[Items listed in a dataset]
========

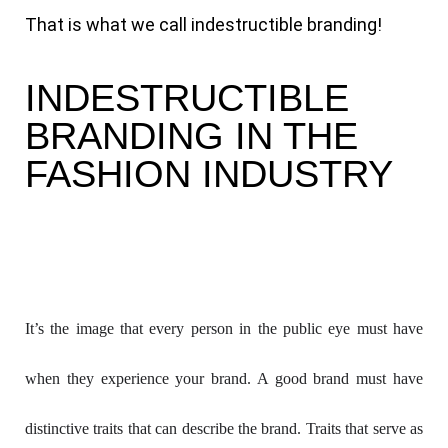
That is what we call indestructible branding!
INDESTRUCTIBLE
BRANDING IN THE
FASHION INDUSTRY
It’s the image that every person in the public eye must have 
when they experience your brand. A good brand must have 
distinctive traits that can describe the brand. Traits that serve as 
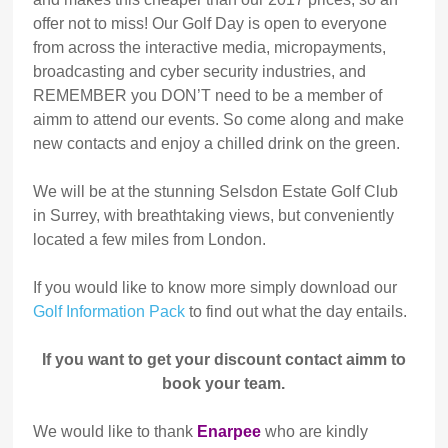
offer not to miss! Our Golf Day is open to everyone
from across the interactive media, micropayments,
broadcasting and cyber security industries, and
REMEMBER you DON’T need to be a member of
aimm to attend our events. So come along and make
new contacts and enjoy a chilled drink on the green.
We will be at the stunning Selsdon Estate Golf Club
in Surrey, with breathtaking views, but conveniently
located a few miles from London.
If you would like to know more simply download our
Golf Information Pack
to find out what the day entails.
If you want to get your discount contact aimm to
book your team.
We would like to thank
Enarpee
who are kindly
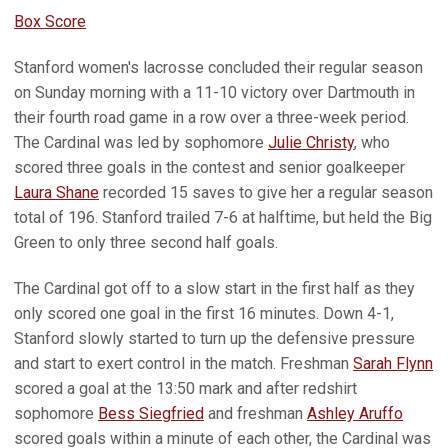
Box Score
Stanford women's lacrosse concluded their regular season
on Sunday morning with a 11-10 victory over Dartmouth in
their fourth road game in a row over a three-week period.
The Cardinal was led by sophomore
Julie Christy
, who
scored three goals in the contest and senior goalkeeper
Laura Shane
recorded 15 saves to give her a regular season
total of 196. Stanford trailed 7-6 at halftime, but held the Big
Green to only three second half goals.
The Cardinal got off to a slow start in the first half as they
only scored one goal in the first 16 minutes. Down 4-1,
Stanford slowly started to turn up the defensive pressure
and start to exert control in the match. Freshman
Sarah Flynn
scored a goal at the 13:50 mark and after redshirt
sophomore
Bess Siegfried
and freshman
Ashley Aruffo
scored goals within a minute of each other, the Cardinal was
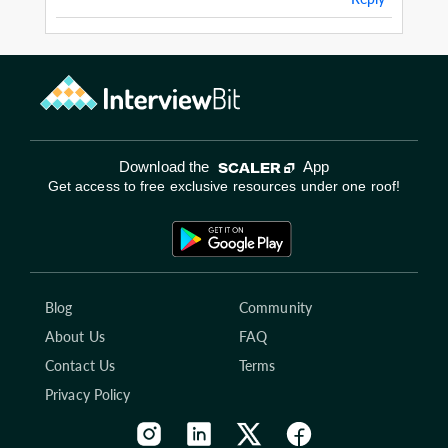
Download the
App
Get access to free exclusive resources under one roof!
Blog
Community
About Us
FAQ
Contact Us
Terms
Privacy Policy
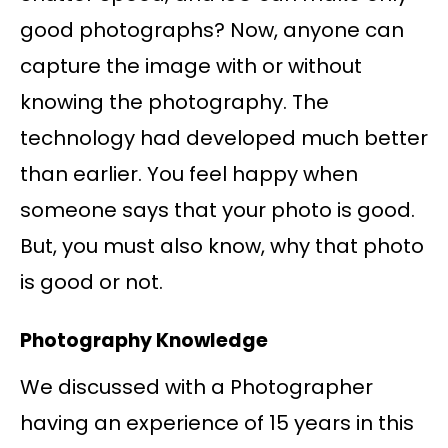
good photographs? Now, anyone can
capture the image with or without
knowing the photography. The
technology had developed much better
than earlier. You feel happy when
someone says that your photo is good.
But, you must also know, why that photo
is good or not.
Photography Knowledge
We discussed with a Photographer
having an experience of 15 years in this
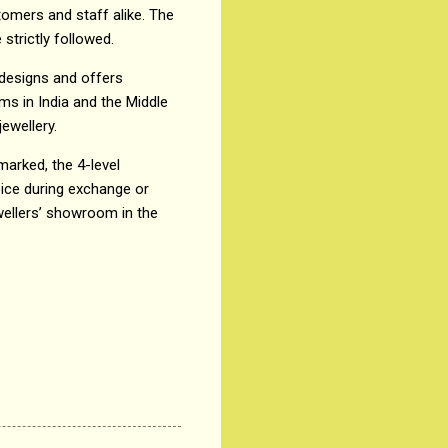
omers and staff alike. The
strictly followed.
 designs and offers
ms in India and the Middle
ewellery.
lmarked, the 4-level
oice during exchange or
wellers’ showroom in the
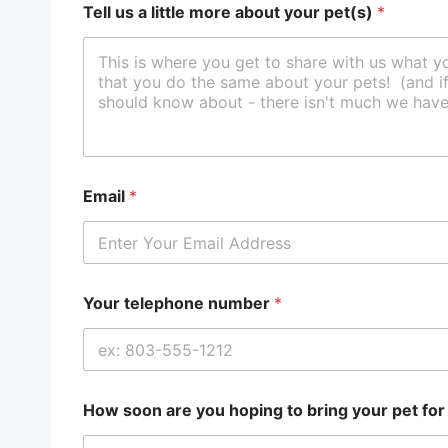
Tell us a little more about your pet(s)
*
Email
*
Your telephone number
*
How soon are you hoping to bring your pet fo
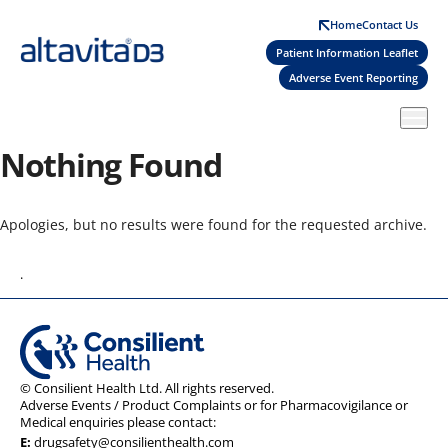
Skip
Home
Contact Us
to
Patient Information Leaflet
main
Adverse Event Reporting
content
Nothing Found
Apologies, but no results were found for the requested archive.
.
© Consilient Health Ltd. All rights reserved.
Adverse Events / Product Complaints or for Pharmacovigilance or
Medical enquiries please contact:
E:
drugsafety@consilienthealth.com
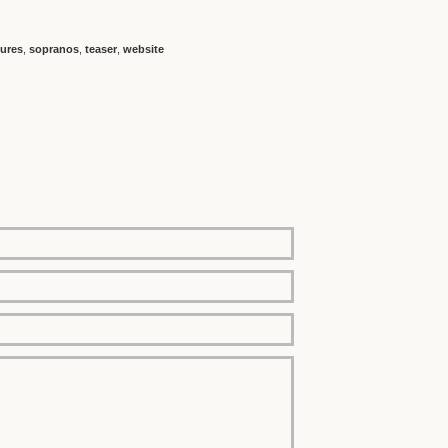
ures
,
sopranos
,
teaser
,
website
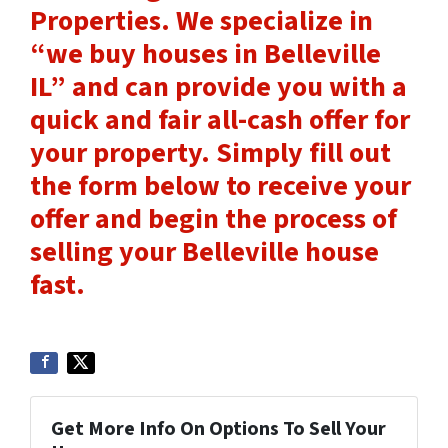
Properties. We specialize in
“we buy houses in Belleville
IL” and can provide you with a
quick and fair all-cash offer for
your property. Simply
fill out
the form
below to receive your
offer and begin the process of
selling your Belleville house
fast.
Get More Info On Options To Sell Your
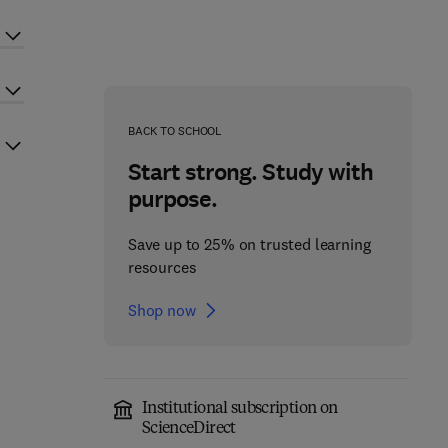
BACK TO SCHOOL
Start strong. Study with
purpose.
Save up to 25% on trusted learning
resources
Shop now
Institutional subscription on
ScienceDirect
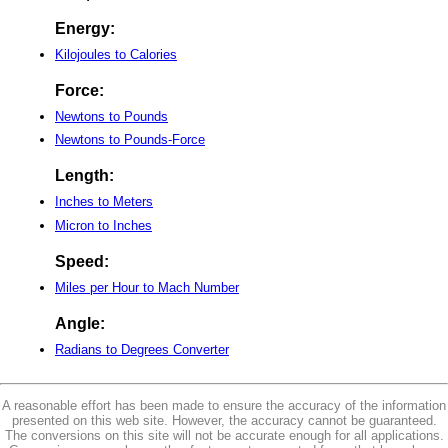
Energy:
Kilojoules to Calories
Force:
Newtons to Pounds
Newtons to Pounds-Force
Length:
Inches to Meters
Micron to Inches
Speed:
Miles per Hour to Mach Number
Angle:
Radians to Degrees Converter
A reasonable effort has been made to ensure the accuracy of the information
presented on this web site. However, the accuracy cannot be guaranteed.
The conversions on this site will not be accurate enough for all applications.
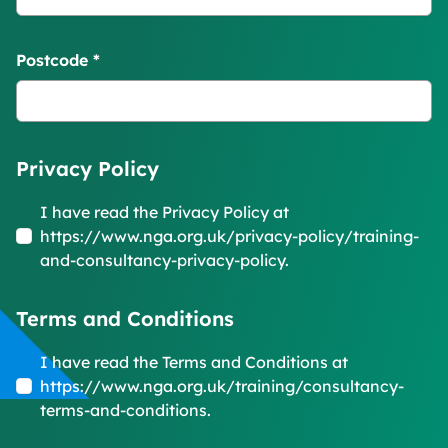
Postcode
*
Privacy Policy
I have read the Privacy Policy at
https://www.nga.org.uk/privacy-policy/training-
and-consultancy-privacy-policy.
Terms and Conditions
I have read the Terms and Conditions at
https://www.nga.org.uk/training/consultancy-
terms-and-conditions.
Form Id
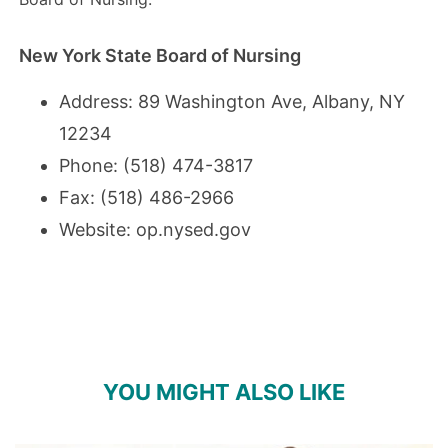
New York State Board of Nursing
Address: 89 Washington Ave, Albany, NY
12234
Phone: (518) 474-3817
Fax: (518) 486-2966
Website:
op.nysed.gov
YOU MIGHT ALSO LIKE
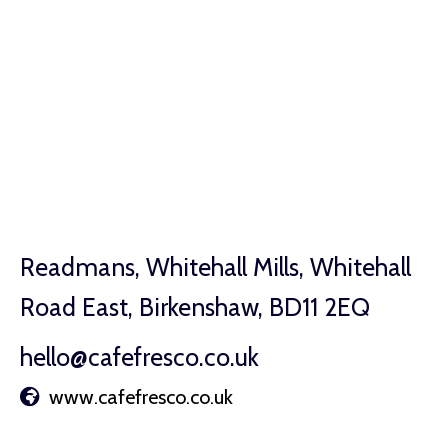
Readmans, Whitehall Mills, Whitehall
Road East, Birkenshaw, BD11 2EQ
hello@cafefresco.co.uk
www.cafefresco.co.uk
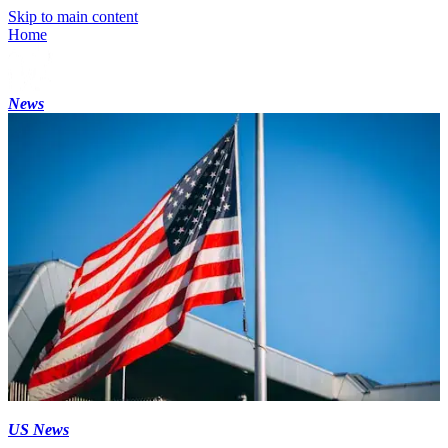
Skip to main content
Home
News
US News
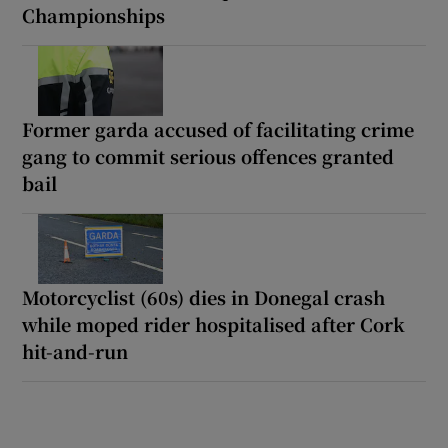
Championships
Former garda accused of facilitating crime
gang to commit serious offences granted
bail
Motorcyclist (60s) dies in Donegal crash
while moped rider hospitalised after Cork
hit-and-run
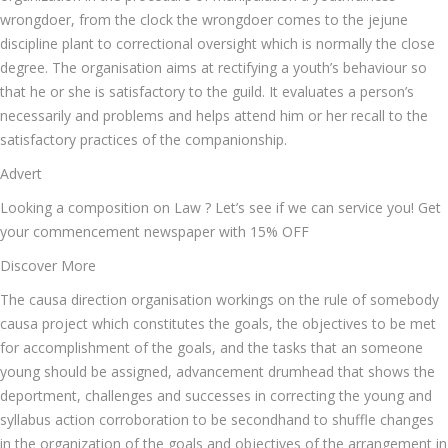
wrongdoer, from the clock the wrongdoer comes to the jejune
discipline plant to correctional oversight which is normally the close
degree. The organisation aims at rectifying a youth’s behaviour so
that he or she is satisfactory to the guild. It evaluates a person’s
necessarily and problems and helps attend him or her recall to the
satisfactory practices of the companionship.
Advert
Looking a composition on Law ? Let’s see if we can service you! Get
your commencement newspaper with 15% OFF
Discover More
The causa direction organisation workings on the rule of somebody
causa project which constitutes the goals, the objectives to be met
for accomplishment of the goals, and the tasks that an someone
young should be assigned, advancement drumhead that shows the
deportment, challenges and successes in correcting the young and
syllabus action corroboration to be secondhand to shuffle changes
in the organization of the goals and objectives of the arrangement in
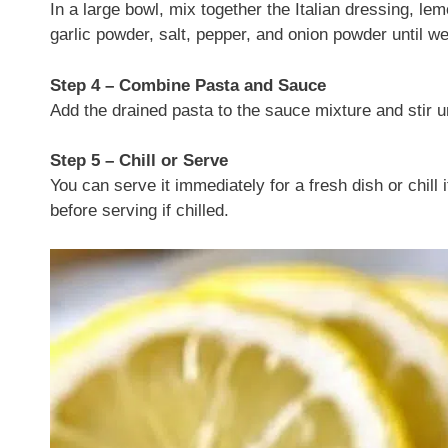
In a large bowl, mix together the Italian dressing, l
garlic powder, salt, pepper, and onion powder until w
Step 4 – Combine Pasta and Sauce
Add the drained pasta to the sauce mixture and stir unt
Step 5 – Chill or Serve
You can serve it immediately for a fresh dish or chill i
before serving if chilled.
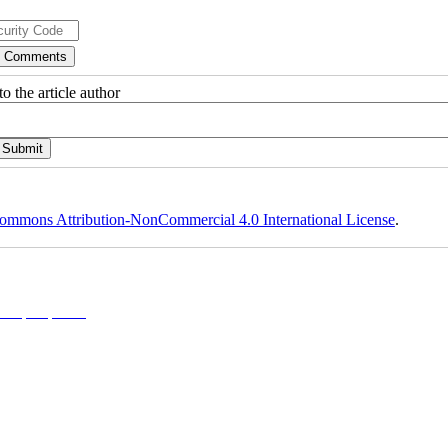
o the article author
ommons Attribution-NonCommercial 4.0 International License
.
l 4.0 (CC-By-NC 4.0)
, which permits use, distribution, and reproduction in any medium, provided the original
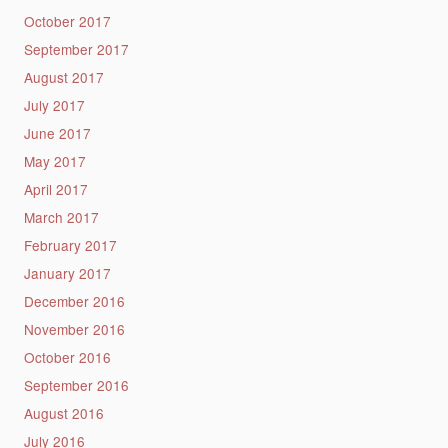
October 2017
September 2017
August 2017
July 2017
June 2017
May 2017
April 2017
March 2017
February 2017
January 2017
December 2016
November 2016
October 2016
September 2016
August 2016
July 2016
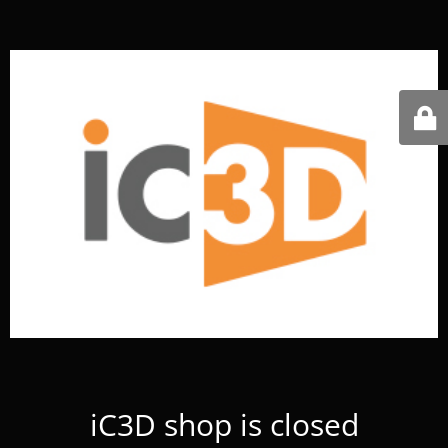
iC3D shop is closed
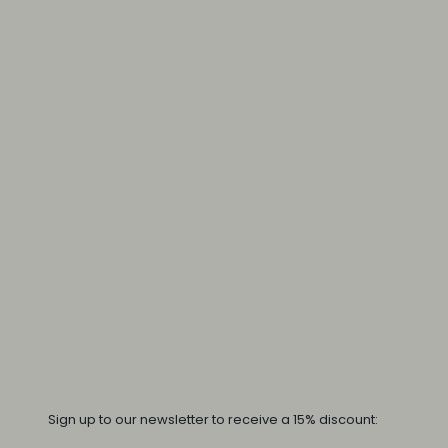
Sign up to our newsletter to receive a 15% discount:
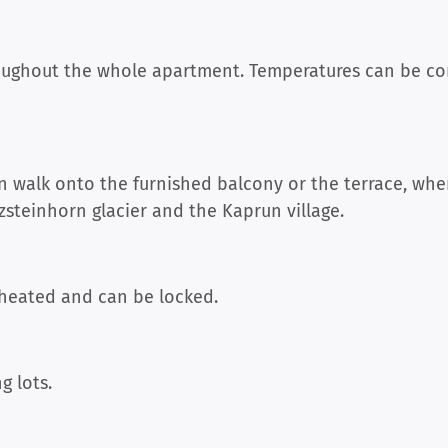
roughout the whole apartment. Temperatures can be con
 walk onto the furnished balcony or the terrace, whe
zsteinhorn glacier and the Kaprun village.
 heated and can be locked.
g lots.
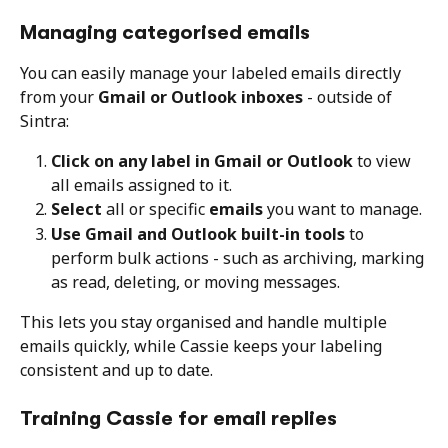
Managing categorised emails
You can easily manage your labeled emails directly 
from your 
Gmail or Outlook inboxes
 - outside of 
Sintra:
Click on any label in Gmail or Outlook
 to view 
all emails assigned to it.
Select
 all or specific 
emails
 you want to manage.
Use Gmail and Outlook built-in tools
 to 
perform bulk actions - such as archiving, marking 
as read, deleting, or moving messages.
This lets you stay organised and handle multiple 
emails quickly, while Cassie keeps your labeling 
consistent and up to date.
Training Cassie for email replies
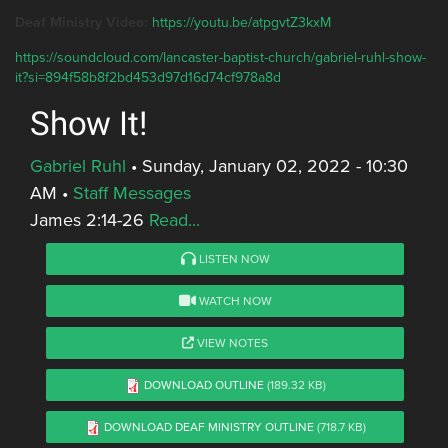
Deaf Ministry Video:
https://youtu.be/atpgvtZ3kxM
https://soundcloud.com/lancaster-baptist-church/gabriel-ruhl-show-
it?si=894f58b8f2bd453d97d16d74cf978a8d
Show It!
Gabriel Ruhl
•
Sunday, January 02, 2022 - 10:30
AM
•
Staff Messages
James 2:14-26
Read...
LISTEN NOW
WATCH NOW
VIEW NOTES
DOWNLOAD OUTLINE
(189.32 KB)
DOWNLOAD DEAF MINISTRY OUTLINE
(718.7 KB)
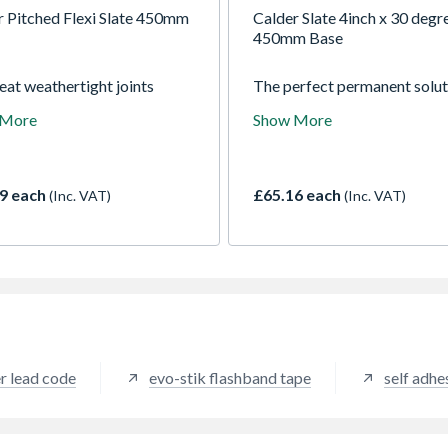
r Pitched Flexi Slate 450mm
Calder Slate 4inch x 30 degr
450mm Base
eat weathertight joints
The perfect permanent solut
n pipes, aerials etc which
weathering pipe penetration
 More
Show More
ate tiles, slated and built-up
through tiles or slate roofs.
oofs.
9 each
£65.16 each
(Inc. VAT)
(Inc. VAT)
r lead code
evo-stik flashband tape
self adhe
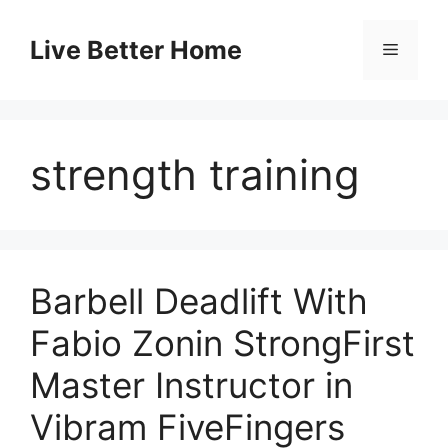
Skip
to
Live Better Home
Menu
content
strength training
Barbell Deadlift With
Fabio Zonin StrongFirst
Master Instructor in
Vibram FiveFingers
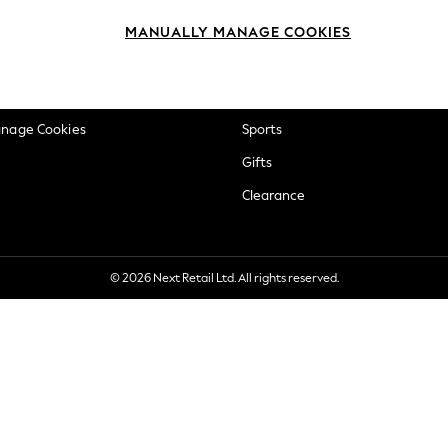
okie Policy
Beauty
MANUALLY MANAGE COOKIES
ditions
Brands
views & Ratings Policy
Baby
anage Cookies
Sports
Gifts
Clearance
© 2026 Next Retail Ltd. All rights reserved.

========

■ PROBLEM ■
Line count for "each": say how many lines of the entries above include that word, and give only the number.

■ COMPLETED TASK ■
3